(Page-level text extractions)
((

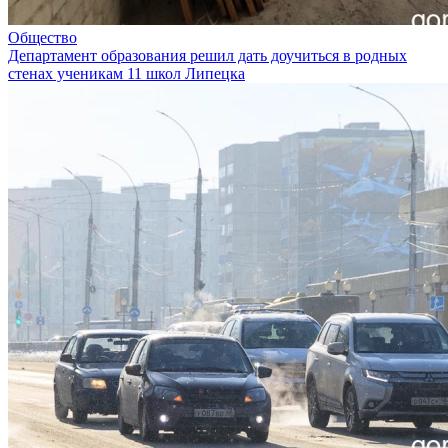
Общество
Департамент образования решил дать доучиться в родных
стенах ученикам 11 школ Липецка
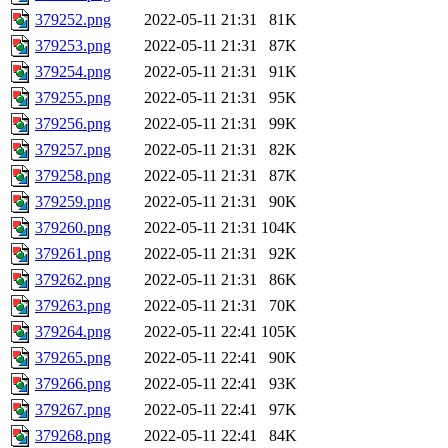
379252.png
2022-05-11 21:31
81K
379253.png
2022-05-11 21:31
87K
379254.png
2022-05-11 21:31
91K
379255.png
2022-05-11 21:31
95K
379256.png
2022-05-11 21:31
99K
379257.png
2022-05-11 21:31
82K
379258.png
2022-05-11 21:31
87K
379259.png
2022-05-11 21:31
90K
379260.png
2022-05-11 21:31
104K
379261.png
2022-05-11 21:31
92K
379262.png
2022-05-11 21:31
86K
379263.png
2022-05-11 21:31
70K
379264.png
2022-05-11 22:41
105K
379265.png
2022-05-11 22:41
90K
379266.png
2022-05-11 22:41
93K
379267.png
2022-05-11 22:41
97K
379268.png
2022-05-11 22:41
84K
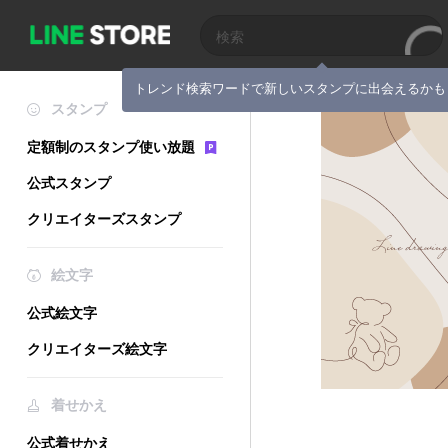
トレンド検索ワードで新しいスタンプに出会えるかも
スタンプ
定額制のスタンプ使い放題
公式スタンプ
クリエイターズスタンプ
絵文字
公式絵文字
クリエイターズ絵文字
着せかえ
公式着せかえ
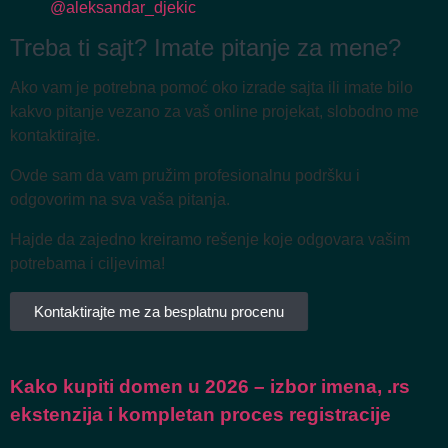
@aleksandar_djekic
Treba ti sajt? Imate pitanje za mene?
Ako vam je potrebna pomoć oko izrade sajta ili imate bilo
kakvo pitanje vezano za vaš online projekat, slobodno me
kontaktirajte.
Ovde sam da vam pružim profesionalnu podršku i
odgovorim na sva vaša pitanja.
Hajde da zajedno kreiramo rešenje koje odgovara vašim
potrebama i ciljevima!
Kontaktirajte me za besplatnu procenu
Kako kupiti domen u 2026 – izbor imena, .rs
ekstenzija i kompletan proces registracije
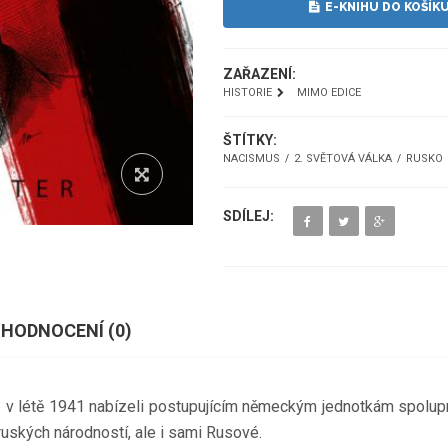
E-KNIHU DO KOŠÍK
ZAŘAZENÍ:
HISTORIE
MIMO EDICE
ŠTÍTKY:
NACISMUS
2. SVĚTOVÁ VÁLKA
RUSKO
SDÍLEJ:
HODNOCENÍ (
0
)
z v létě 1941 nabízeli postupujícím německým jednotkám spoluprá
ruských národností, ale i sami Rusové.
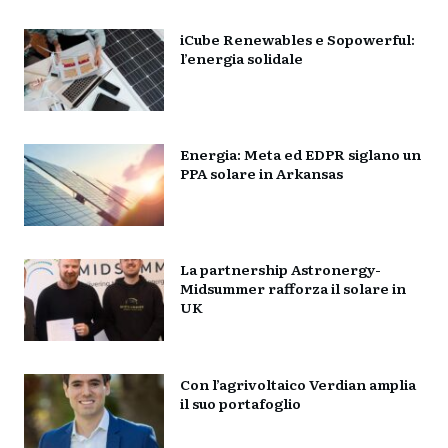
iCube Renewables e Sopowerful:
l’energia solidale
Energia: Meta ed EDPR siglano un
PPA solare in Arkansas
La partnership Astronergy-
Midsummer rafforza il solare in
UK
Con l’agrivoltaico Verdian amplia
il suo portafoglio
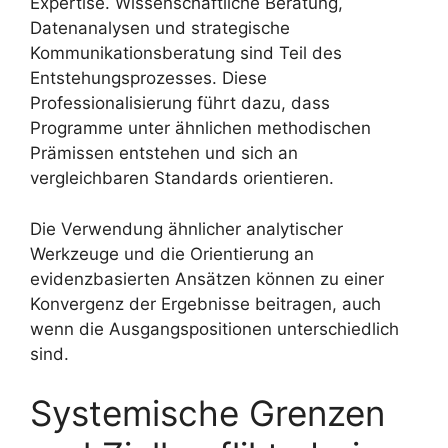
Expertise. Wissenschaftliche Beratung,
Datenanalysen und strategische
Kommunikationsberatung sind Teil des
Entstehungsprozesses. Diese
Professionalisierung führt dazu, dass
Programme unter ähnlichen methodischen
Prämissen entstehen und sich an
vergleichbaren Standards orientieren.
Die Verwendung ähnlicher analytischer
Werkzeuge und die Orientierung an
evidenzbasierten Ansätzen können zu einer
Konvergenz der Ergebnisse beitragen, auch
wenn die Ausgangspositionen unterschiedlich
sind.
Systemische Grenzen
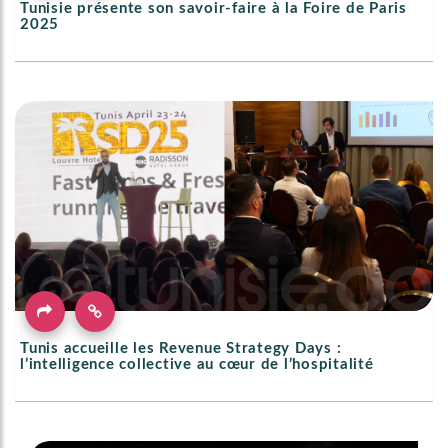
Tunisie présente son savoir-faire à la Foire de Paris
2025
Tunis accueille les Revenue Strategy Days :
l’intelligence collective au cœur de l’hospitalité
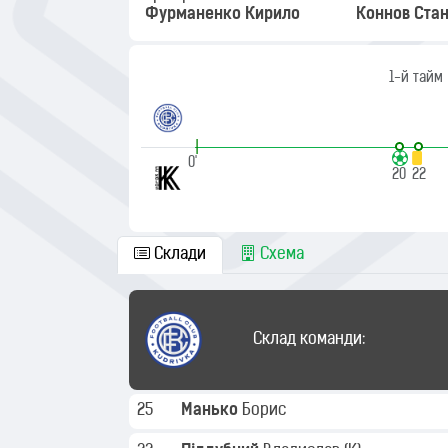
Фурманенко Кирило
Коннов Стан
1-й тайм
|
0'
20
22
Склади
Схема
Склад команди:
25
Манько
Борис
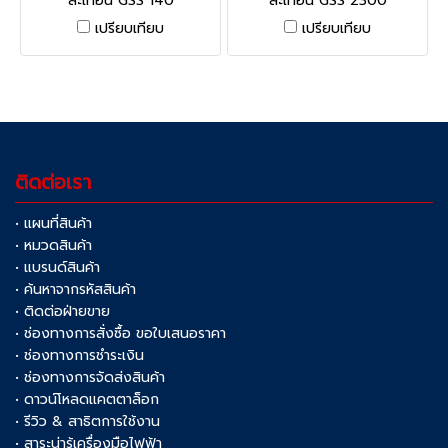
สะเทือน GSS 140
สะเทือน GSS 2300
Professional ขัดกระดาษทราย
Professional การออกแบบที่
เปรียบเทียบ
เปรียบเทียบ
ทุกวัสดุได้ทุกที่ทุกเวลา
แข็งแกร่งและใช้งานสะดวก
ทำงานขัดทรายได้เป็นเวลานาน
โดยไม่เมื่อยล้า
ติดต่อเรา
• แผนที่สินค้า
• หมวดสินค้า
• แบรนด์สินค้า
• ค้นหาจากรหัสสินค้า
• ติดต่อฝ่ายขาย
• ช่องทางการสั่งซื้อ ขอใบเสนอราคา
• ช่องทางการชำระเงิน
• ช่องทางการจัดส่งสินค้า
• ดาวน์โหลดแคตตาล็อก
• รีวิว & สาธิตการใช้งาน
• สาระน่ารู้เครื่องมือไฟฟ้า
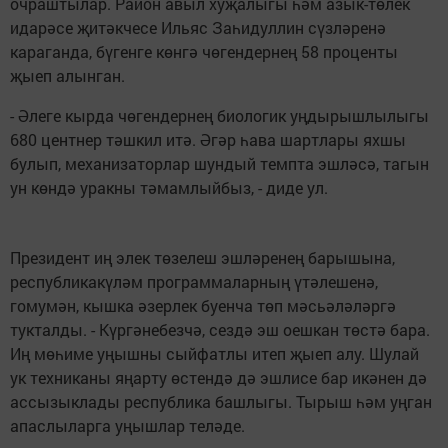
очраштылар. Район авыл хуҗалыгы һәм азык-төлек
идарәсе җитәкчесе Ильяс Заһидуллин сүзләренә
караганда, бүгенге көнгә чөгендернең 58 проценты
җыеп алынган.
- Әлеге кырда чөгендернең биологик уңдырышлылыгы
680 центнер тәшкил итә. Әгәр һава шартлары яхшы
булып, механизаторлар шундый темпта эшләсә, тагын
ун көндә уракны тәмамлыйбыз, - диде ул.
Президент иң элек төзелеш эшләренең барышына,
республикакүләм программаларның үтәлешенә,
гомумән, кышка әзерлек буенча төп мәсьәләләргә
тукталды. - Күргәнебезчә, сездә эш оешкан төстә бара.
Иң мөһиме уңышны сыйфатлы итеп җыеп алу. Шулай
ук техниканы яңарту өстендә дә эшлисе бар икәнен дә
ассызыклады республика башлыгы. Тырыш һәм уңган
апаслыларга уңышлар теләде.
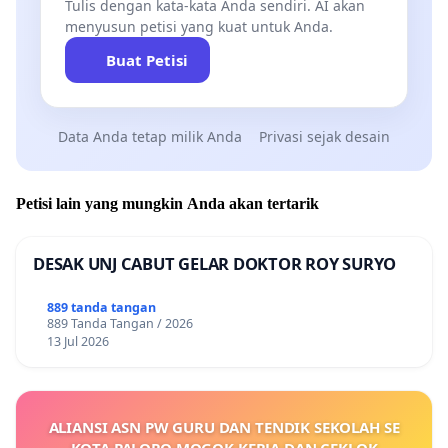
Tulis dengan kata-kata Anda sendiri. AI akan
menyusun petisi yang kuat untuk Anda.
Buat Petisi
Data Anda tetap milik Anda
Privasi sejak desain
Petisi lain yang mungkin Anda akan tertarik
DESAK UNJ CABUT GELAR DOKTOR ROY SURYO
889 tanda tangan
889 Tanda Tangan / 2026
13 Jul 2026
ALIANSI ASN PW GURU DAN TENDIK SEKOLAH SE
KOTA PALOPO MOGOK KERJA DAN CEKLOK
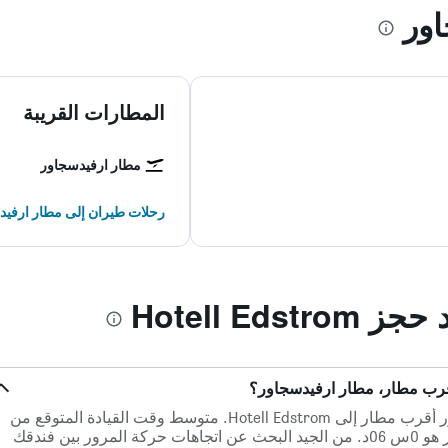
ور
المطارات القريبة
مطار ارفيدسجاور
رحلات طيران إلى مطار ارفي
Hotell Eds
على بعد 8.1 كم ، يعد مطار ارفيدسجاور أقرب مطار إلى Hotell Edstrom. متوسط وقت القيادة المتوقع من
Hotell Edstrom إلى مطار ارفيدسجاور هو 0س 06د. من الجيد البحث عن اتجاهات حركة المرور بين فندقك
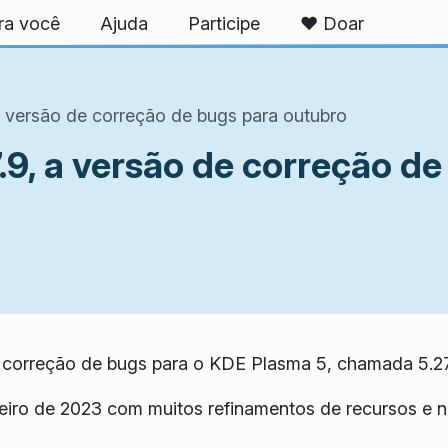
ra você
Ajuda
Participe
❤️ Doar
 versão de correção de bugs para outubro
9, a versão de correção de
correção de bugs para o KDE Plasma 5, chamada 5.27
eiro de 2023 com muitos refinamentos de recursos e 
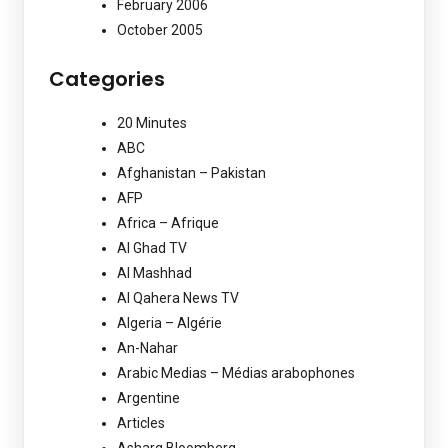
February 2006
October 2005
Categories
20 Minutes
ABC
Afghanistan – Pakistan
AFP
Africa – Afrique
Al Ghad TV
Al Mashhad
Al Qahera News TV
Algeria – Algérie
An-Nahar
Arabic Medias – Médias arabophones
Argentine
Articles
Asharq Bloomberg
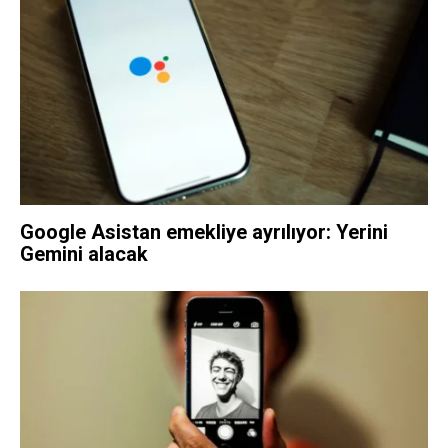
Google Asistan emekliye ayrılıyor: Yerini
Gemini alacak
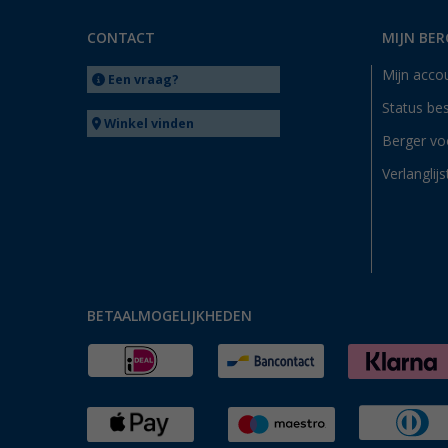
CONTACT
MIJN BER
Mijn acco
Een vraag?
Status bes
Winkel vinden
Berger vo
Verlanglijs
BETAALMOGELIJKHEDEN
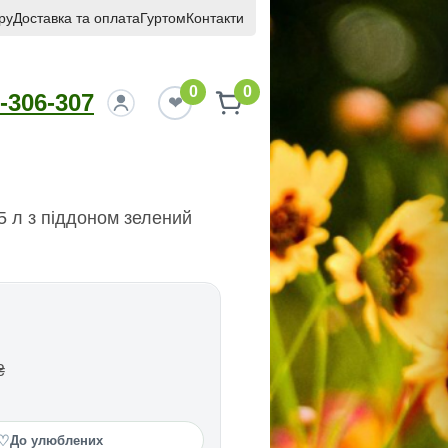
ру
Доставка та оплата
Гуртом
Контакти
0
0
-306-307
,5 л з піддоном зелений
₴
♡
До улюблених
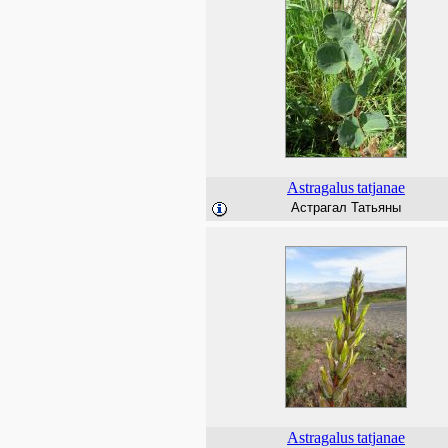
Astragalus
tatjanae
Астрагал Татьяны
Astragalus
tatjanae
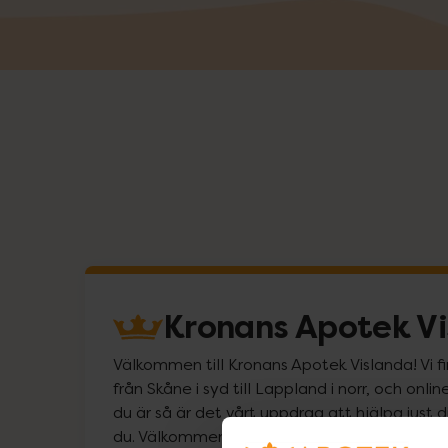
Kronans Apotek V
Välkommen till Kronans Apotek Vislanda! Vi fi
från Skåne i syd till Lappland i norr, och on
du är så är det vårt uppdrag att hjälpa just d
du. Välkommen att prata med oss!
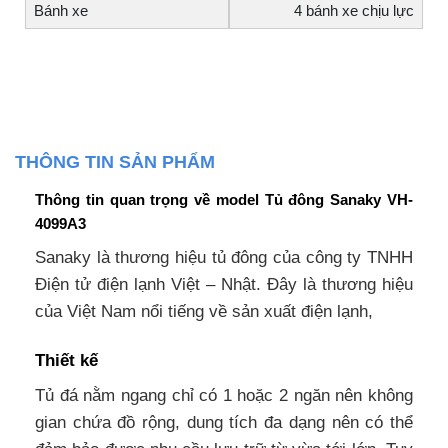
Bánh xe
4 bánh xe chịu lực
THÔNG TIN SẢN PHẨM
Thông tin quan trọng về model Tủ đông Sanaky VH-
4099A3
Sanaky là thương hiệu tủ đông của công ty TNHH
Điện tử điện lạnh Việt – Nhật. Đây là thương hiệu
của Việt Nam nổi tiếng về sản xuất điện lạnh,
Thiết kế
Tủ đá nằm ngang chỉ có 1 hoặc 2 ngăn nên không
gian chứa đồ rộng, dung tích đa dạng nên có thể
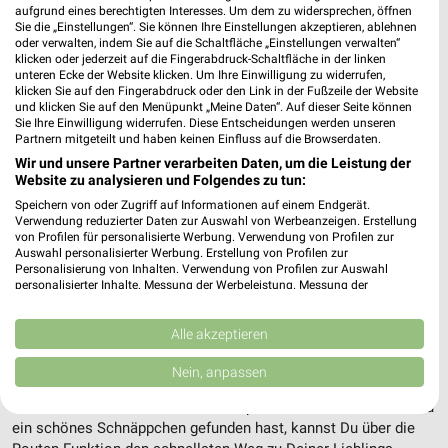
aufgrund eines berechtigten Interesses. Um dem zu widersprechen, öffnen
Sie die „Einstellungen“. Sie können Ihre Einstellungen akzeptieren, ablehnen
oder verwalten, indem Sie auf die Schaltfläche „Einstellungen verwalten“
klicken oder jederzeit auf die Fingerabdruck-Schaltfläche in der linken
unteren Ecke der Website klicken. Um Ihre Einwilligung zu widerrufen,
klicken Sie auf den Fingerabdruck oder den Link in der Fußzeile der Website
und klicken Sie auf den Menüpunkt „Meine Daten“. Auf dieser Seite können
Sie Ihre Einwilligung widerrufen. Diese Entscheidungen werden unseren
Partnern mitgeteilt und haben keinen Einfluss auf die Browserdaten.
Wir und unsere Partner verarbeiten Daten, um die Leistung der
Website zu analysieren und Folgendes zu tun:
Speichern von oder Zugriff auf Informationen auf einem Endgerät.
Verwendung reduzierter Daten zur Auswahl von Werbeanzeigen. Erstellung
von Profilen für personalisierte Werbung. Verwendung von Profilen zur
Auswahl personalisierter Werbung. Erstellung von Profilen zur
Personalisierung von Inhalten. Verwendung von Profilen zur Auswahl
personalisierter Inhalte. Messung der Werbeleistung. Messung der
Adresse, Öffnungszeiten und Route für die
Performance von Inhalten. Analyse von Zielgruppen durch Statistiken oder
Kombinationen von Daten aus verschiedenen Quellen. Entwicklung und
KODi Filiale in Schweinfurt
Verbesserung der Angebote. Verwendung reduzierter Daten zur Auswahl
Alle akzeptieren
von Inhalten.
Egal ob Adresse, Öffnungszeiten oder Route, hier findest Du
Daten können außerhalb der Europäischen Union weitergegeben und in die
Nein, anpassen
USA gesendet werden.
alles zur KODi Filiale in Schweinfurt. Die aktuellsten Angebote
Ihre Einwilligung und die cookie Richtlinie gelten ausschließlich für diese
kannst Du Dir in den neuesten Prospekten anschauen. Wenn Du
Website/App.
ein schönes Schnäppchen gefunden hast, kannst Du über die
Partnerliste anzeigen (1 IAB-Anbieter)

))

● **Aim of the exercise**: Pictures stay out. Print the data exactly, from its first line through the line containing "Con l’agrivoltaico Verdian amplia".

● **Expected answer**:
Общество
Департамент образования решил дать доучиться в родных
стенах ученикам 11 школ Липецка
379252.png
2022-05-11 21:31
81K
379253.png
2022-05-11 21:31
87K
379254.png
2022-05-11 21:31
91K
379255.png
2022-05-11 21:31
95K
379256.png
2022-05-11 21:31
99K
379257.png
2022-05-11 21:31
82K
379258.png
2022-05-11 21:31
87K
379259.png
2022-05-11 21:31
90K
379260.png
2022-05-11 21:31
104K
379261.png
2022-05-11 21:31
92K
379262.png
2022-05-11 21:31
86K
379263.png
2022-05-11 21:31
70K
379264.png
2022-05-11 22:41
105K
379265.png
2022-05-11 22:41
90K
379266.png
2022-05-11 22:41
93K
379267.png
2022-05-11 22:41
97K
379268.png
2022-05-11 22:41
84K
トレンド検索ワードで新しいスタンプに出会えるかも
スタンプ
定額制のスタンプ使い放題
公式スタンプ
クリエイターズスタンプ
絵文字
公式絵文字
クリエイターズ絵文字
着せかえ
公式着せかえ
@aleksandar_djekic
Treba ti sajt? Imate pitanje za mene?
Ako vam je potrebna pomoć oko izrade sajta ili imate bilo
kakvo pitanje vezano za vaš online projekat, slobodno me
kontaktirajte.
Ovde sam da vam pružim profesionalnu podršku i
odgovorim na sva vaša pitanja.
Hajde da zajedno kreiramo rešenje koje odgovara vašim
potrebama i ciljevima!
Kontaktirajte me za besplatnu procenu
Kako kupiti domen u 2026 – izbor imena, .rs
ekstenzija i kompletan proces registracije
E-KNIHU DO KOŠÍK
ZAŘAZENÍ:
HISTORIE
MIMO EDICE
ŠTÍTKY:
NACISMUS
2. SVĚTOVÁ VÁLKA
RUSKO
SDÍLEJ:
HODNOCENÍ (
0
)
z v létě 1941 nabízeli postupujícím německým jednotkám spoluprá
ruských národností, ale i sami Rusové.
iCube Renewables e Sopowerful:
l’energia solidale
Energia: Meta ed EDPR siglano un
PPA solare in Arkansas
La partnership Astronergy-
Midsummer rafforza il solare in
UK
Con l’agrivoltaico Verdian amplia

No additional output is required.